Rat with wings

Pub date October 10, 2007
SectionArts & CultureSectionTrash

SEVENTIES FLASHBACK The ’60s were all about changing society. When that didn’t pan out, the ’70s went all inwardly focused, pursuing pleasure and spirituality. Both goals frequently commingled as fads, cults, and pop religio-psych fixes. The Age of Aquarius dawned no more: Planet Self-Help was rising, and exotic waves washed across the shore of American consciousness.

Perhaps nothing in that era’s landscape of seekerdom spread its populist wings farther — or became a more dated Me Decade punch line — than Jonathan Livingston Seagull. Richard Bach’s precious wee tome (of fewer than 10,000 words, stretched to book length by Russell Munson’s black-and-white aviary photos) was first issued in 1970 by Macmillan after numerous other publishers passed. This little-being-that-could tale is about a "one-in-a-million bird" who yearns to transcend his garbage-eating tribe by flying for the pure joy and challenge of it.
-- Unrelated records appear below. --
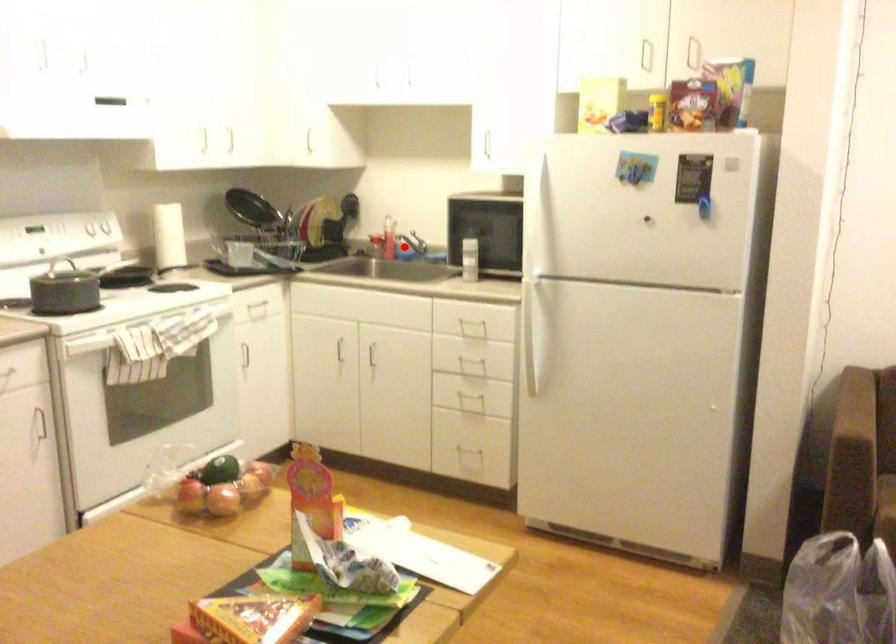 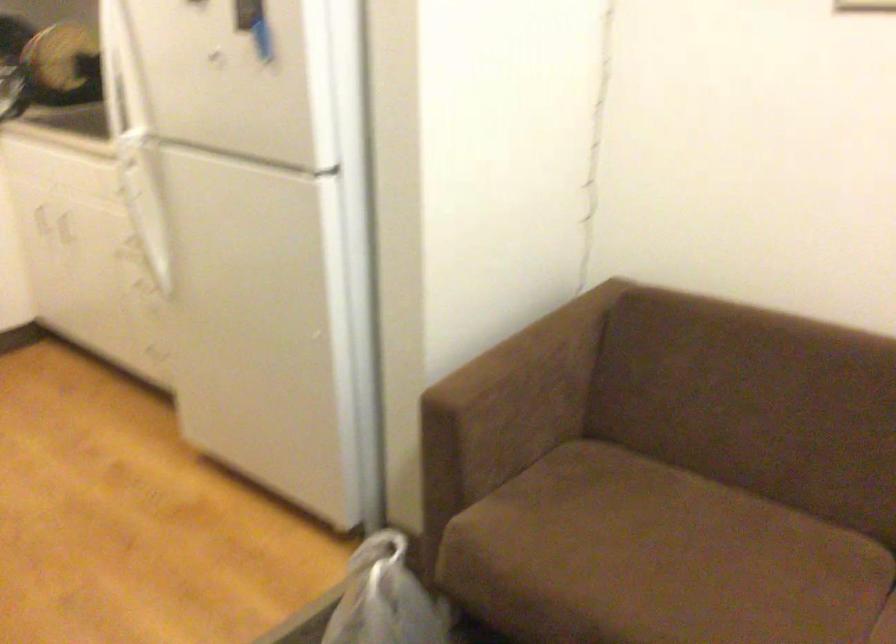 Question: I am providing you with two images of the same scene from different viewpoints. A red point is marked on the first image. Can you still see the location of the red point in image 2?

Choices:
 (A) Yes
 (B) No

Answer: (B) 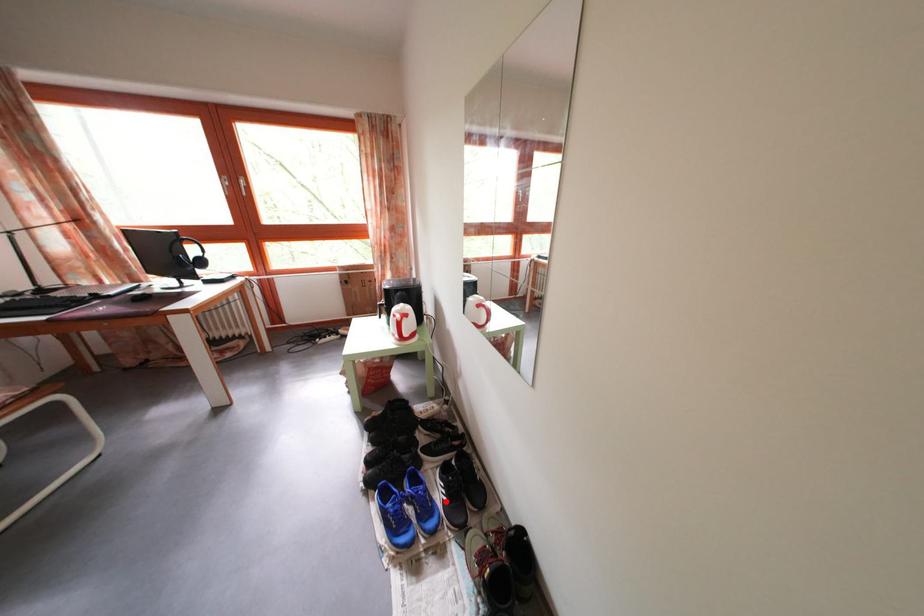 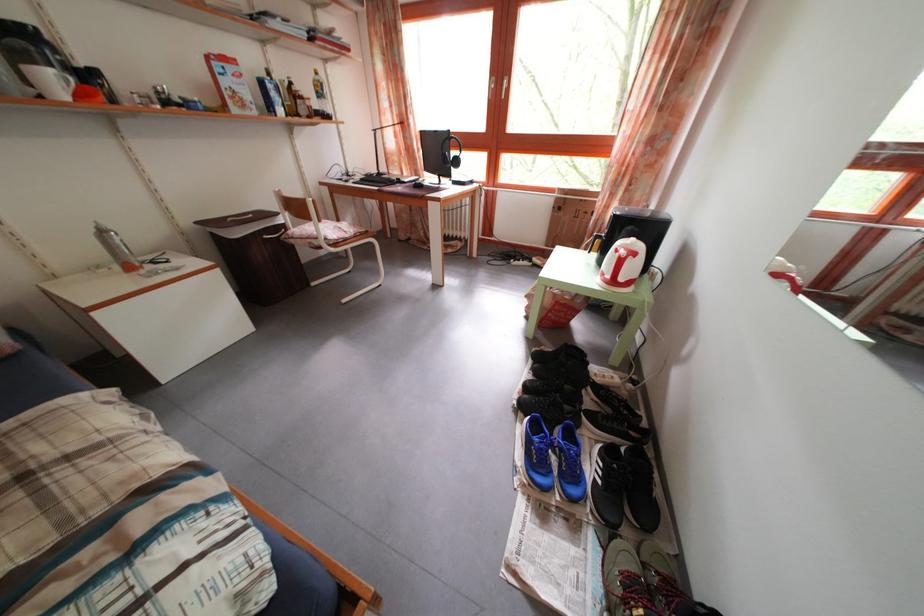 Question: A red point is marked in image1. In image2, is the corresponding 3D point closer to the camera or farther? Reply with the corresponding letter.

Choices:
 (A) The corresponding 3D point is closer.
 (B) The corresponding 3D point is farther.

Answer: (B) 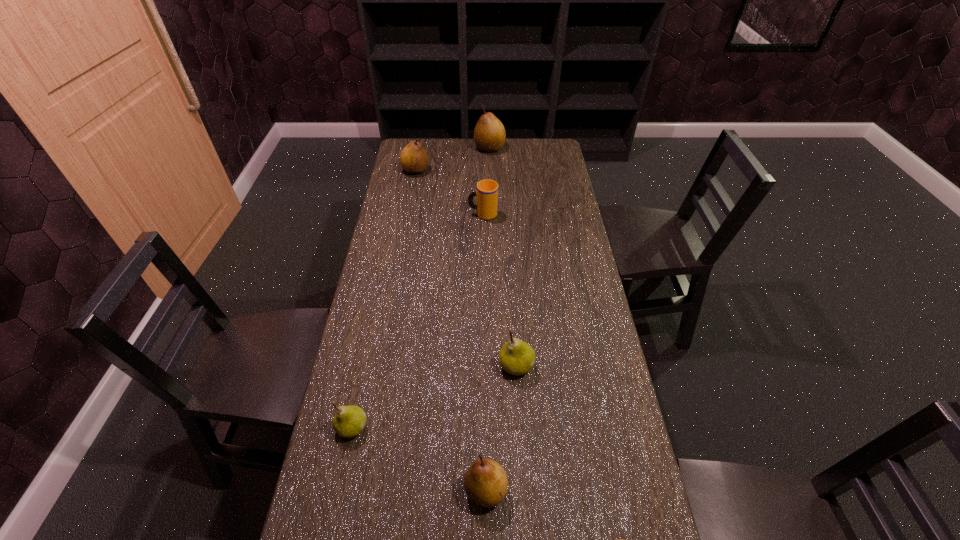 This screenshot has width=960, height=540. In order to click on the tallest object in this screenshot , I will do `click(489, 135)`.

Where is `the tallest pear`? the tallest pear is located at coordinates (489, 135).

Locate an element on the screen. The width and height of the screenshot is (960, 540). the second farthest object is located at coordinates (414, 159).

Where is `the leftmost brown pear`? This screenshot has width=960, height=540. the leftmost brown pear is located at coordinates (414, 159).

Find the location of a particular element. This screenshot has width=960, height=540. the bigger green pear is located at coordinates (516, 357).

At what (x,y) coordinates should I click in order to perform the action: click on the farther green pear. Please return your answer as a coordinate pair (x, y). The height and width of the screenshot is (540, 960). Looking at the image, I should click on (516, 357).

Identify the location of the fifth nearest object. (487, 190).

Locate an element on the screen. This screenshot has width=960, height=540. cup is located at coordinates (487, 190).

This screenshot has height=540, width=960. I want to click on the third biggest brown pear, so click(x=486, y=483).

At what (x,y) coordinates should I click in order to perform the action: click on the sixth farthest object. Please return your answer as a coordinate pair (x, y). This screenshot has height=540, width=960. Looking at the image, I should click on (486, 483). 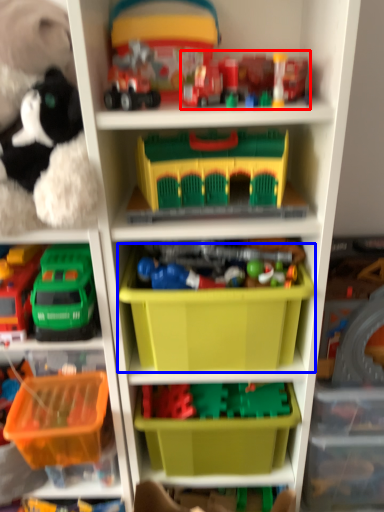 Question: Which point is closer to the camera, toy (highlighted by a red box) or storage box (highlighted by a blue box)?

Choices:
 (A) toy
 (B) storage box

Answer: (A) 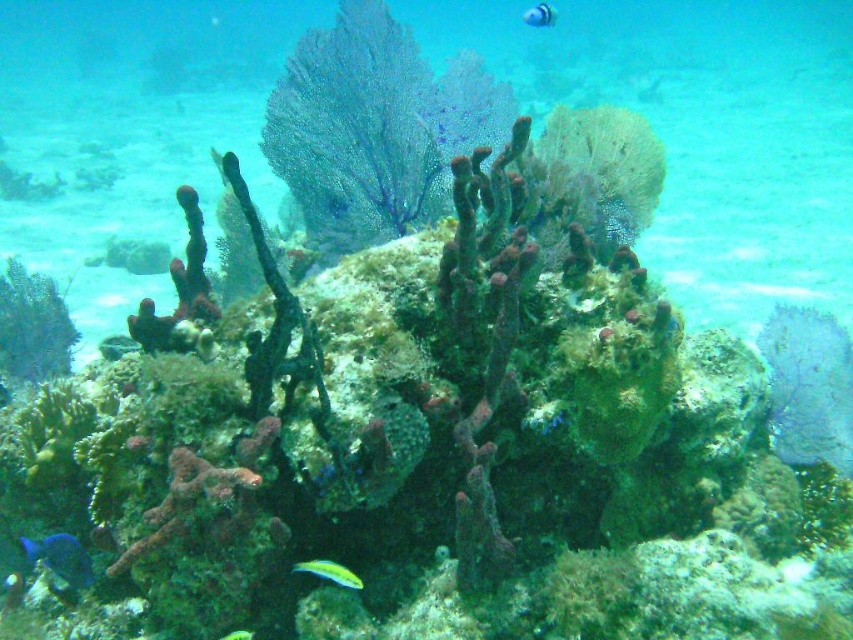 You are a marine biologist observing this underwater scene. You notice the translucent purple coral at upper left and the shiny blue fish at lower left. From your vantage point, which object is closer to you?

The translucent purple coral at upper left is closer to you because the shiny blue fish at lower left is behind it.

You are a scuba diver observing the underwater scene. You notice the translucent purple coral at upper left and the blue glossy fish at upper center. Which object is located to the left of the other?

The translucent purple coral at upper left is positioned on the left side of the blue glossy fish at upper center.

You are a marine biologist diving in this underwater scene. You need to take a close look at the translucent purple coral at upper left. If your diving equipment allows you to move up to 3 meters, can you reach it?

The translucent purple coral at upper left and camera are 2.95 meters apart, so yes, you can reach it since the distance is within your equipment limit of 3 meters. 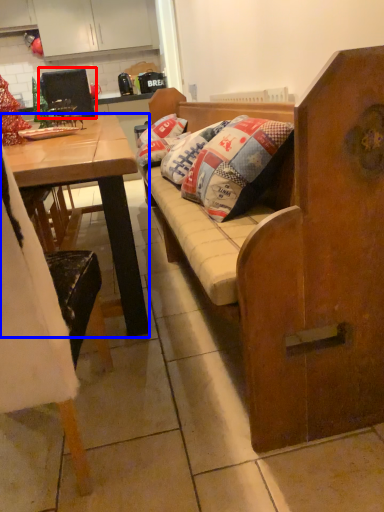 Question: Which of the following is the farthest to the observer, armchair (highlighted by a red box) or desk (highlighted by a blue box)?

Choices:
 (A) armchair
 (B) desk

Answer: (A) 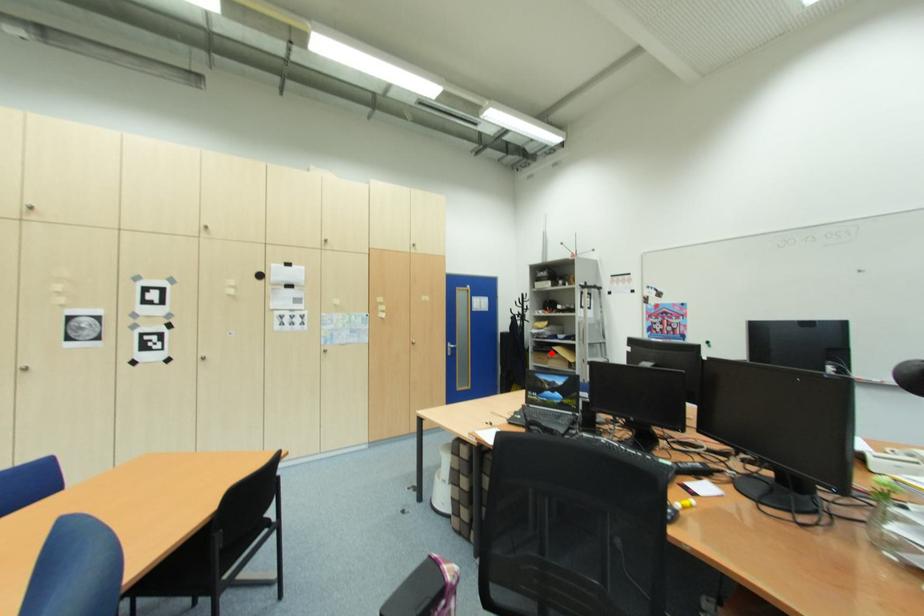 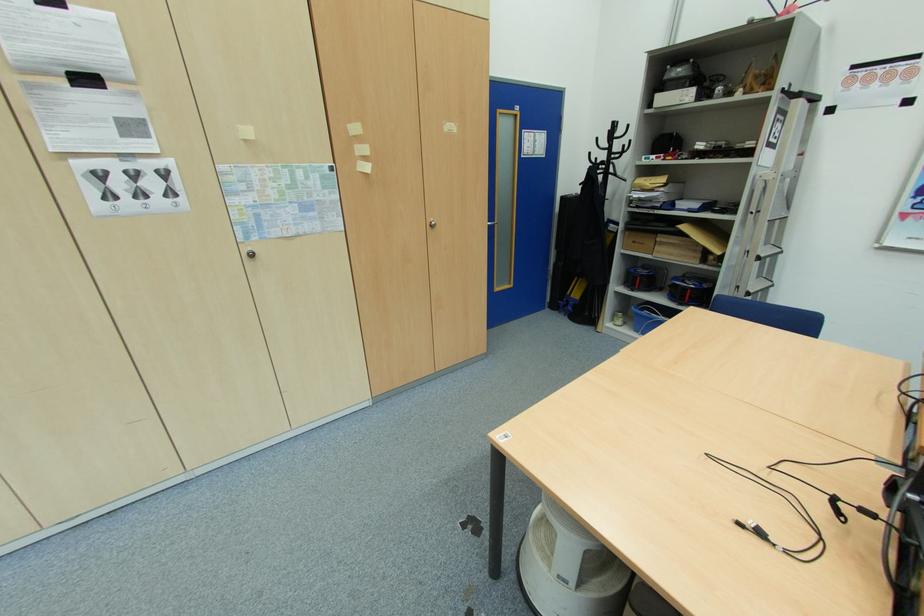 Locate, in the second image, the point that corresponds to the highlighted location in the first image.

(660, 233) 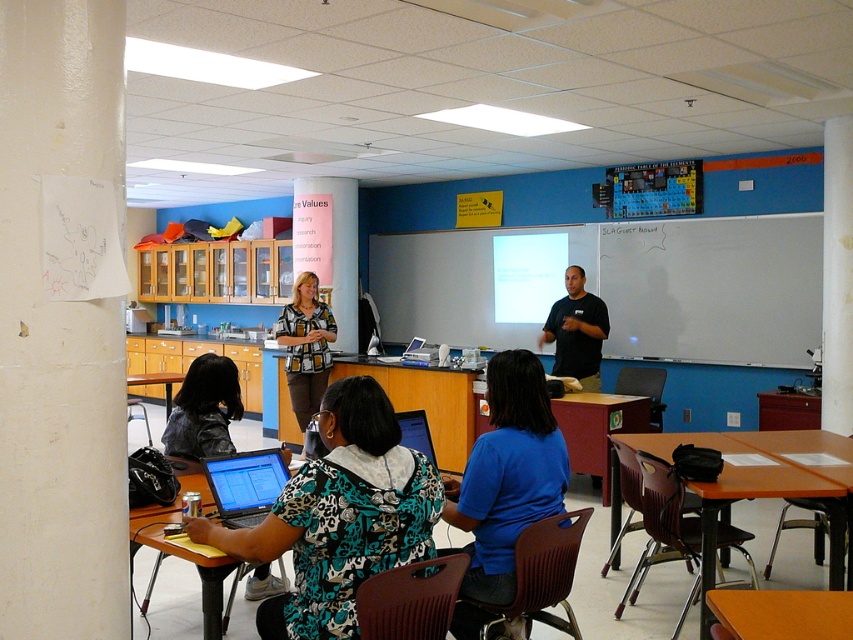 You are a student in the classroom and need to write something on the whiteboard at upper center. Can you reach it from the orange matte table at lower right?

The whiteboard at upper center is taller than the orange matte table at lower right, so you can reach the whiteboard at upper center from the orange matte table at lower right because it is higher than the table.

Looking at this image, in the classroom scene, there is a point marked at coordinates (x=508, y=476). Which object from the list below is this point located on? Choose from the following options based on the scene description provided. The objects are listed as follows exactly as given in the Objects section. The options are blue fabric shirt at center, whiteboard with writing, and student using laptop at front row.

The point at coordinates (x=508, y=476) is located on the blue fabric shirt at center according to the Objects Description provided. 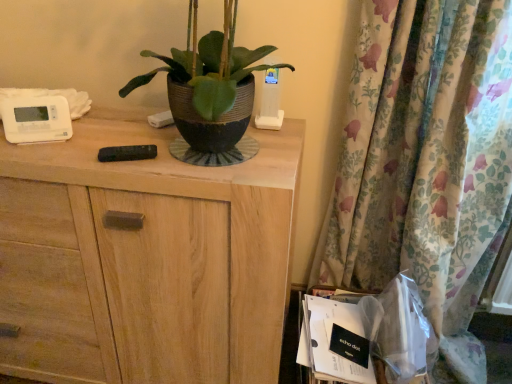 Question: Does transparent plastic bag at lower right come behind floral fabric curtain at right?

Choices:
 (A) yes
 (B) no

Answer: (A)

Question: From the image's perspective, is transparent plastic bag at lower right under floral fabric curtain at right?

Choices:
 (A) yes
 (B) no

Answer: (A)

Question: Is transparent plastic bag at lower right thinner than floral fabric curtain at right?

Choices:
 (A) no
 (B) yes

Answer: (B)

Question: Is transparent plastic bag at lower right taller than floral fabric curtain at right?

Choices:
 (A) yes
 (B) no

Answer: (B)

Question: Is transparent plastic bag at lower right closer to the viewer compared to floral fabric curtain at right?

Choices:
 (A) yes
 (B) no

Answer: (B)

Question: Is transparent plastic bag at lower right oriented away from floral fabric curtain at right?

Choices:
 (A) yes
 (B) no

Answer: (A)

Question: Is wooden cabinet at center at the right side of transparent plastic bag at lower right?

Choices:
 (A) no
 (B) yes

Answer: (A)

Question: Is wooden cabinet at center positioned far away from transparent plastic bag at lower right?

Choices:
 (A) no
 (B) yes

Answer: (A)

Question: From a real-world perspective, is wooden cabinet at center physically below transparent plastic bag at lower right?

Choices:
 (A) yes
 (B) no

Answer: (A)

Question: Is wooden cabinet at center thinner than transparent plastic bag at lower right?

Choices:
 (A) no
 (B) yes

Answer: (A)

Question: Can you confirm if wooden cabinet at center is bigger than transparent plastic bag at lower right?

Choices:
 (A) no
 (B) yes

Answer: (B)

Question: Is the depth of wooden cabinet at center less than that of transparent plastic bag at lower right?

Choices:
 (A) yes
 (B) no

Answer: (A)

Question: From the image's perspective, is white paper at lower right located above floral fabric curtain at right?

Choices:
 (A) no
 (B) yes

Answer: (A) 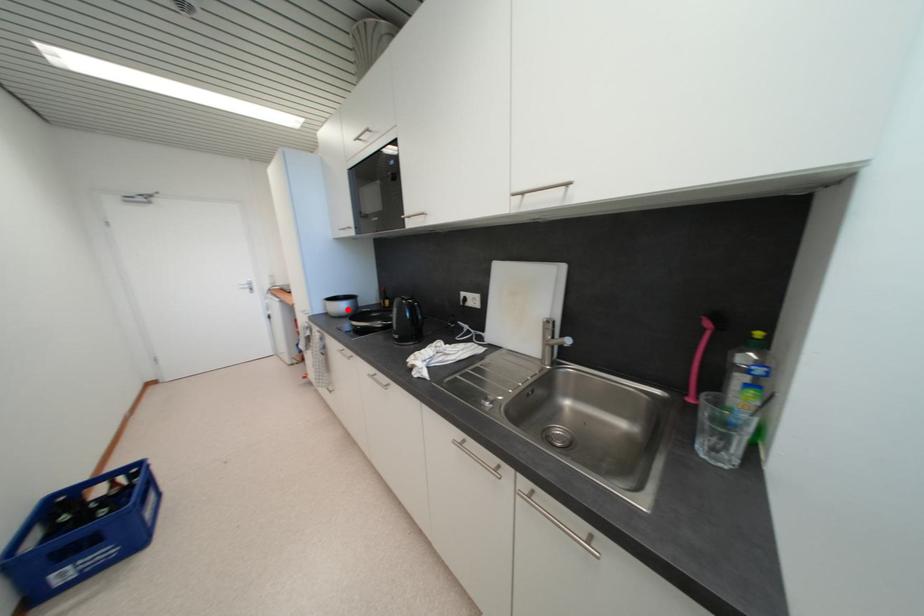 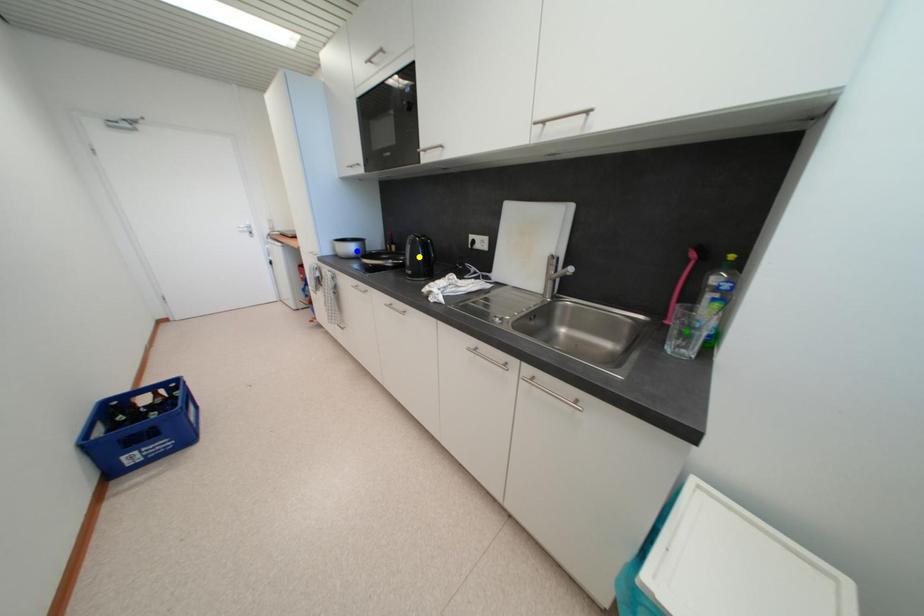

Expelled from this group, he’s taken in by gull teachers operating on a "higher plane" and ultimately graduates to "working on love" with his original, dumbly materialist flock, which needs schooling the most. It’s kinda Zen, albeit with Western appeal in that the seeker is granted special FasTrak-to-enlightenment status: "You, Jon, learned so much at one time that you didn’t have to go through a thousand lives to reach this one," one teacher tells our protagonist. So Anakin Skywalker!

With collegians steeped in Herman Hesse and Carlos Castaneda fanning the flame, Seagull became a phenomenon, surpassing Gone with the Wind‘s hardcover-sales record. It topped the New York Times‘ best-seller list for 38 weeks and was translated into umpteen languages (my thrift-shop edition is English-Korean). It inspired a ballet, a spoken word record by "MacArthur Park" crooner Richard Harris, myriad parodies, and a cameo appearance on Brady Bunch daddy Mike’s bedside table. Could a movie version possibly miss?

Oh yes, it could: thanks to Paramount Home Video, the single most ridiculed flop of 1973 is newly out on DVD. Like most such whipping posts (Heaven’s Gate, Inchon, etc.), it’s not nearly as bad as its reputation suggests. Still, some cringing is appropriate. Much is Bach’s fault, even though he sued Paramount over minor textual deviations. The pompous parable and sentiments behind lines like "There’s got to be more to life than fighting for fish heads!" remained all his. Lit crits carped well before film reviews dug a deeper hole. One called the book "a mishmash of Boy Scout–Khalil Gibran–Horatio Alger doing Antoine de Saint-Exupéry spouting the Qur’an as translated by Bob Dylan." But full shit-storm blame rested on the decision by the producers and director Hall Bartlett to visualize a live-action narrative starring actual gulls (controlled on set by radar signals) with dubbed Hollywood actors’ voices.

Painfully whisper-intense James Franciscus "beaked" Jonathan. Richard Crenna, Hal Holbrook, Dorothy McGuire, and Nanny and the Professor‘s Juliet Mills were other seagull ventriloquists. Perhaps evocative, simple animation à la 1971 AMC Movie of the Week classic The Point (which had music by Harry Nilsson) would have been a better path. Bartlett (his career a casualty) went on a promotional tour with "star" birds, creating a truly shitty situation in hotel rooms nationwide. That didn’t help to choke back reviewers’ laughter or massive public indifference. Nobody denied Jack Couffer’s stunning, Oscar-nominated cinematography. And Neil Diamond’s original song score — soaring or insipid, choose yer side — took on a commercial life of its own.

But the film was doomed. A second version, replacing dialogue with Sir Lawrence Olivier’s narration, was released. But when a movie’s already branded a dud, such salvage tactics never work. This screen Seagull lives on as a fabled crapsterpiece, designated "Golden Turkey" by the likes of future conservative art warden Michael Medved. Aviator turned novelist turned sage Bach found his audience shrinking, though a faithful core remains, which now forgives and even appreciates the movie he disowned. These days Love Story, Erich von Däniken (of Chariots of the Gods?), and pet rocks have little noncamp residual value. But Jonathan Livingston Seagull is still in print.